START Dataset excerpts

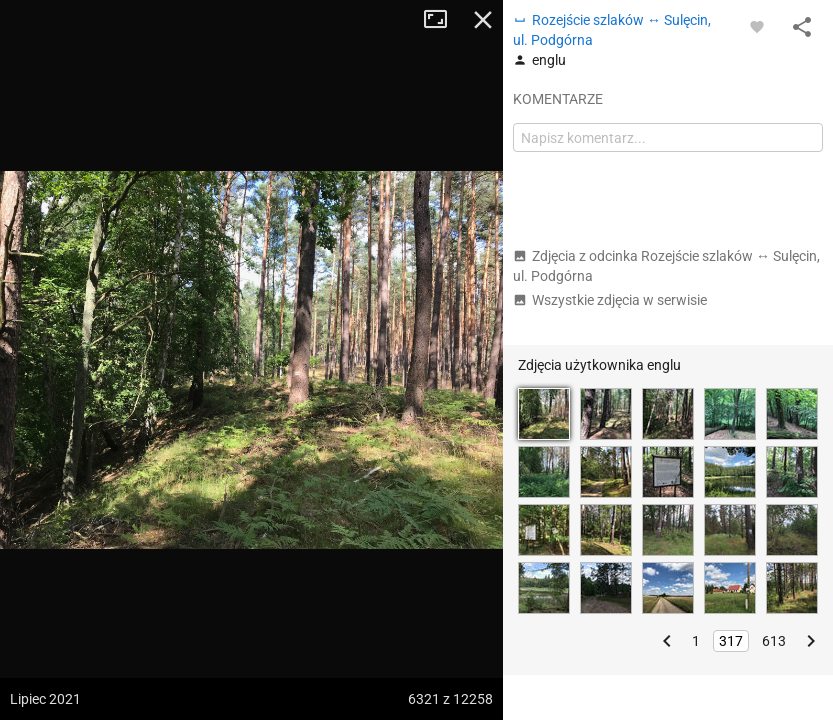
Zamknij (483, 20)
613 (774, 641)
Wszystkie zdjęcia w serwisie (610, 300)
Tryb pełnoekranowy (443, 20)
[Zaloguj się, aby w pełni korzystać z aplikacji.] (757, 26)
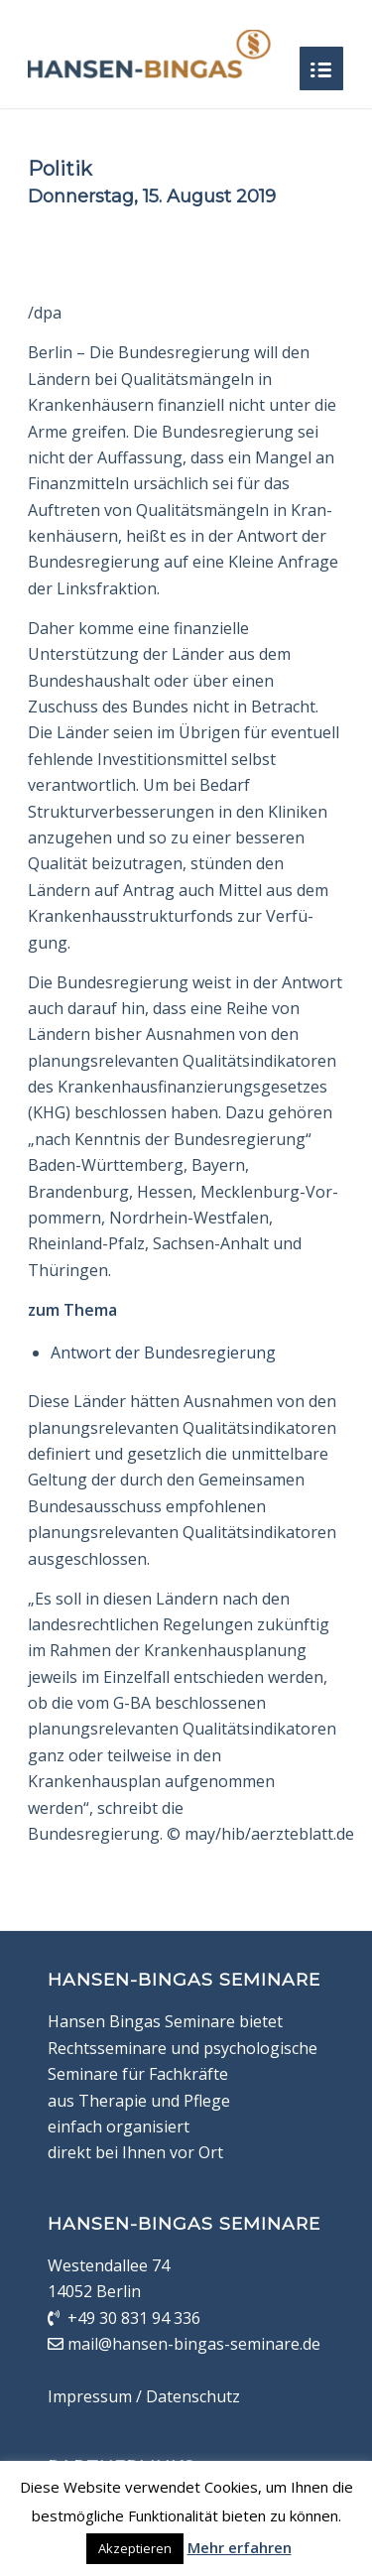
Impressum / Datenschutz (144, 2396)
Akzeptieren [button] (135, 2548)
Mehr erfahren (239, 2547)
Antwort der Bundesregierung (163, 1352)
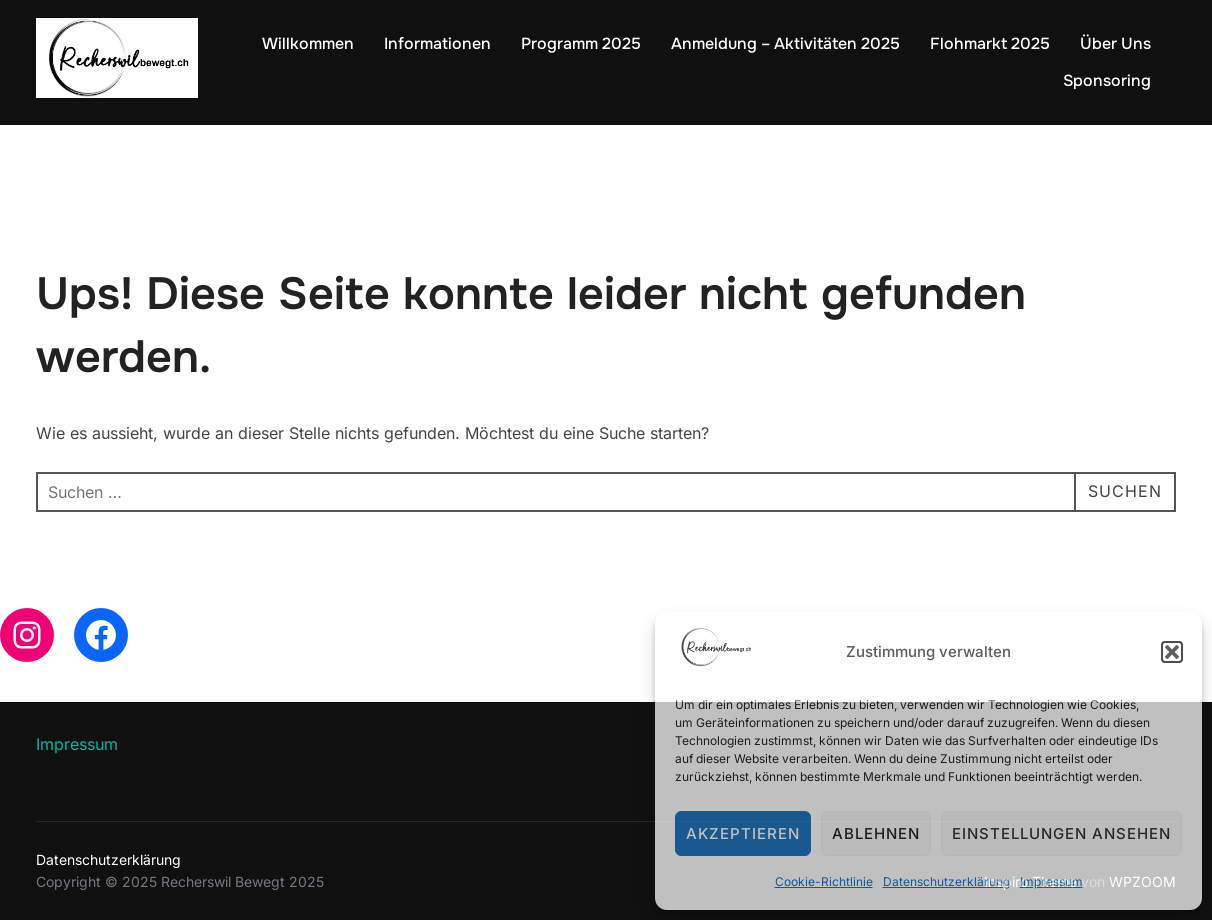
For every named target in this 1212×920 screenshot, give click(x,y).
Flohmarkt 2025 (990, 43)
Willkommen (308, 43)
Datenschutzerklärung (946, 881)
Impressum (1051, 881)
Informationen (437, 43)
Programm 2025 (581, 43)
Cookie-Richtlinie (824, 881)
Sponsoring (1107, 80)
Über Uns (1115, 43)
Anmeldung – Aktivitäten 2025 (785, 43)
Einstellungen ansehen (1061, 833)
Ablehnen (876, 833)
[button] (1172, 652)
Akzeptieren (743, 833)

END Dataset excerpts

→ Task goal
Pictures stay out of this copy. Retype exactly the lines from the one with "Mehr erfahren (239, 2547)" through the last line of the data, both ends included, and nothing more.

→ Response for this exercise
Mehr erfahren (239, 2547)
Antwort der Bundesregierung (163, 1352)
For every named target in this 1212×920 screenshot, give click(x,y).
Flohmarkt 2025 (990, 43)
Willkommen (308, 43)
Datenschutzerklärung (946, 881)
Impressum (1051, 881)
Informationen (437, 43)
Programm 2025 (581, 43)
Cookie-Richtlinie (824, 881)
Sponsoring (1107, 80)
Über Uns (1115, 43)
Anmeldung – Aktivitäten 2025 (785, 43)
Einstellungen ansehen (1061, 833)
Ablehnen (876, 833)
[button] (1172, 652)
Akzeptieren (743, 833)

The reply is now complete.